Hit me. Twice. Doing these at work is ALWAYS a bad idea.
However, the lines along which I was thinking:
If x, y and z all > 1, then obviously, 1 and 2 are sufficient.
Also, making x or y or z < -1 would not help much since powers of 2 and 4 would be positive and keep increasing anyway.
So, 0 to 1 interval sounds like the one we need to check.
Now, if we have 0<x<1, y = let's say 2 and z just slightly larger than 2 so as to satisfy statement 1, can we have 4th power increase enough to compensate.
x=1/2, y=2, z=2.01 (or in other words 2+1/100)
x+y = 2 + 1/2 = 2.5 > z
Statement 2 is satisfied.
x^2 + y^2 = 4 + 1/16
z^2 = (2+1/100)^2 = 4 + 2*2*1/100 + 0.01*0.01 = 4 + 0.04 + 0.0001
Do the comparison
4 + 1/16 ? 4 + 0.0401
1/16 ? 0.0401
0.0625 > 0.401
So, statement 1 is satisfied.
Now, x^4 + y^4 = 1/16 + 16
z^4 = (z^2)^2 = (4 + 0.0401)^2 = 16 + 8*0.0401 + 0.0016...
Do the comparison
1/16 + 16 ? 16 + 8*0.0401 + 0.0016
0.0625 ? 0.32 + 0.0016
0.0625 < 0.32 + 0.0016
So, x^4 + y^4 < z^4
Now, these calculations seem lengthy and tedious but write it out on a piece of paper and they seem to fly.
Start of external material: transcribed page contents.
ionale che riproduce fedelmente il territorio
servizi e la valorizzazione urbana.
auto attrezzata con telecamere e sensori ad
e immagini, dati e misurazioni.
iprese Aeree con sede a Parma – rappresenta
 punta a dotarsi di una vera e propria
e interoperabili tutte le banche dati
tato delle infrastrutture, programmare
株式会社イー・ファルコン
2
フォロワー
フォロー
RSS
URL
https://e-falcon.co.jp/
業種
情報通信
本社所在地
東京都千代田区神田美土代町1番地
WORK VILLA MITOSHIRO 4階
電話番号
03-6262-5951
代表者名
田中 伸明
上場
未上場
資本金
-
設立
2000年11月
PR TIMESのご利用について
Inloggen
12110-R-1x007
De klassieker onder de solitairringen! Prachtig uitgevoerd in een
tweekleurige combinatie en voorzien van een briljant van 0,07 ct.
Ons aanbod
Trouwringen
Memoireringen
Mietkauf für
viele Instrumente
Still, it took me little over 2 min. to do it on paper. (The earlier post was done all on notepad

) but I figured this one deserved a notebook and pencil which I try to avoid at work for obvious reasons!)
The gist is, to get y (or x) and z real close to each other and buffer out x (has to < 1) such that x^2 compensates the difference between z^2 - y^2 but x^4 does not compensate the diff between z^4 - y^4.
If I came across this during real test, I would've guessed D or E and moved on depending on how much time I had left compared to how many questions left and how much progress I was able to make under real time test conditions.
And if there is some other mistake here, I will refrain from doing these at work in future.